Cohousing Community Breaks Ground at Village Hill Northampton
September 7, 2018 : Daily Hampshire Gazette, by Luis Fieldman
|Richard Henderson, who is the executive vice president of real estate for MassDevelopment, speaks during a groundbreaking ceremony for Village Hill Cohousing, Wednesday, Sept. 5, 2018. —STAFF PHOTO/JERREY ROBERTS|
NORTHAMPTON — Future residents of a cohousing community gathered to celebrate a momentous occasion on Wednesday afternoon: the groundbreaking at the site that will become Village Hill Cohousing.

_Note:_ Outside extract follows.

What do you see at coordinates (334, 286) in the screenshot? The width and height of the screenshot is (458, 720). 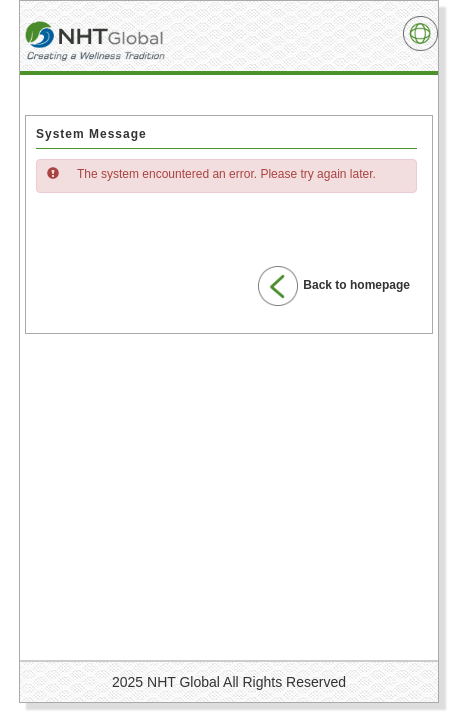 I see `Back to homepage` at bounding box center [334, 286].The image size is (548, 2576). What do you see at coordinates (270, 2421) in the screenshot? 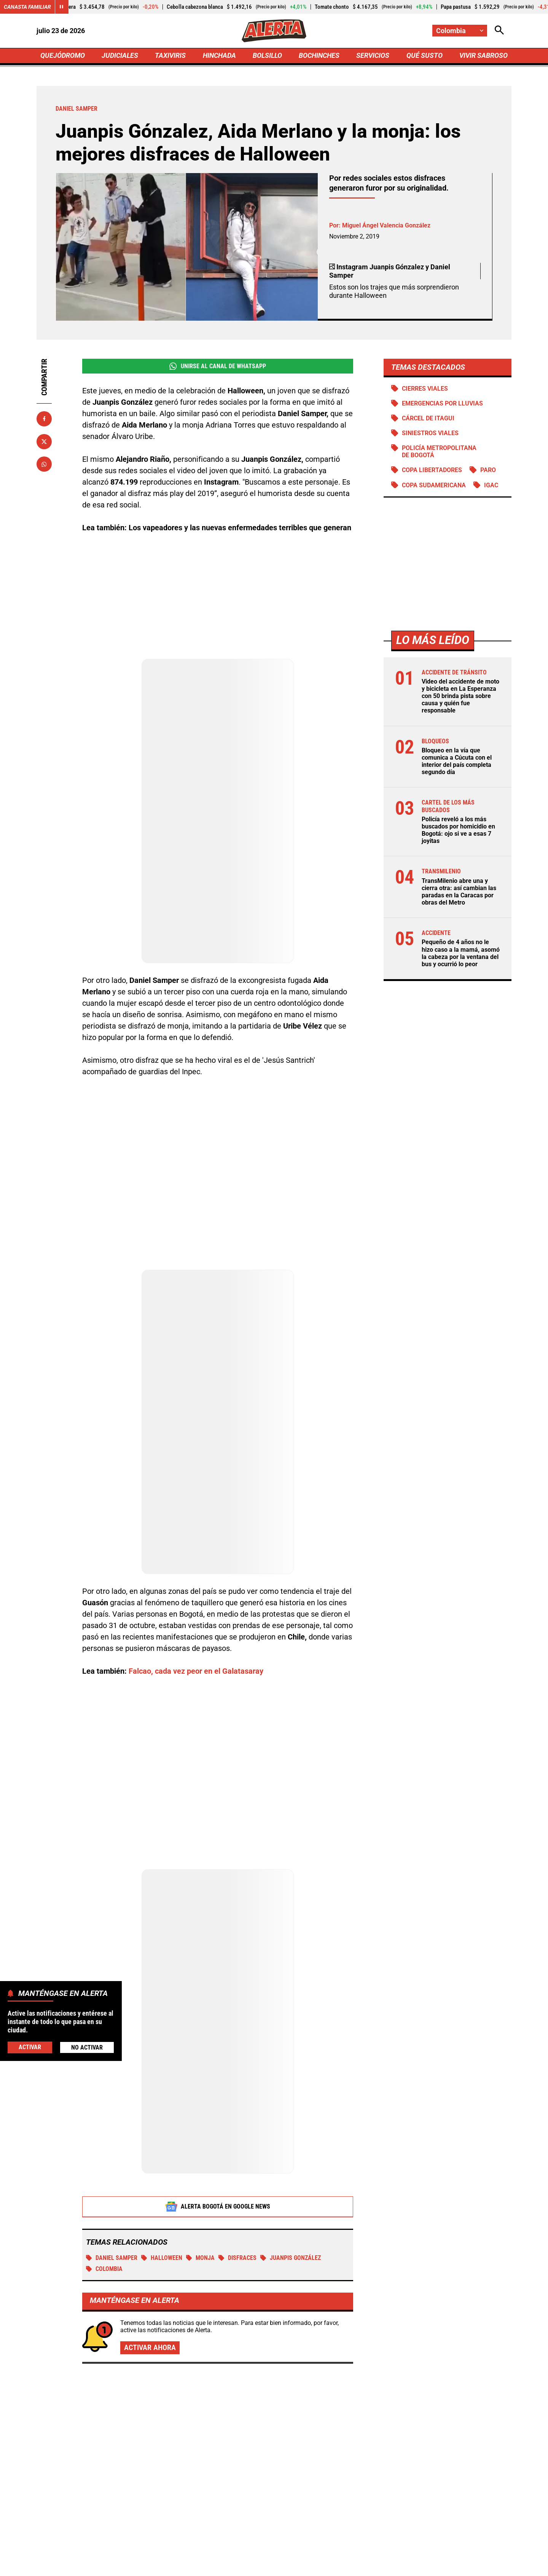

Among them were a married couple from Amherst, Paddy Lane and David Grodsky, who are members of the 6-acre cohousing complex that will be developed by Sunwood Builders of Amherst. Developers said the project, located on the corner of Olander Drive and Ford Crossing at Village Hill Northampton, is expected to be completed in the next two years and the first phase of construction will begin soon.
A cohousing development involves people living around a common building with shared open space and neighbors collaboratively managing common areas, according to the Cohousing Association of the United States.
Getting to know the Village Hill neighborhood only reinforced Lane and Grodsky’s desire to live in a cohousing community, they said.
“It looked like a good way to live,” Grodsky said. The Village Hill neighborhood reminded him of his youth when he lived in Brooklyn and the sense of fellowship among neighbors.
Lane said she is looking forward to eating at the 4,000-square-foot common house that will be built at the center of the complex, which will include community gathering spaces, dining and cooking facilities, and an outdoor patio.
With shovels in hand, Mayor David Narkewicz, Richard Henderson of MassDevelopment, co-housing architect Laura Fitch, and Shaul Perry, owner of Sunwood Builders, dug into a pile of dirt and broke ground for a cohousing complex that will include 28 units of single-family and duplex style homes.
All buildings on the complex will be net-zero, meaning that the total amount of energy used by the building is roughly equal to the amount of renewable energy created on-site.
The road to construction was not without its detours and delays, according to architect Mary Kraus. The original project, permitted in 2015, fell through after developer Energy Positive Homes LLC went bankrupt.
“Cohousing is about a neighborhood were people are supportive of each other and have a real sense of community together,” Kraus said.
She hosted a workshop at the project’s inception in 2014 to find out what values potential Village Hill members held for the neighborhood as a basis for the cohousing community.
“Kindness, connection, integrity, generosity,” were just a few of them, Kraus said. “These are exactly the kind of values that we can build on.”
The project will cost “well over” $10 million, Perry said, and will be constructed over four phases. After the clearing of trees and initial site work, foundations will be poured in, and by the fall of 2019, he expects the common house to be built.
Home prices range from $293,000 to $496,000 and there are only 20 units left.
“This is second to none,” Perry said.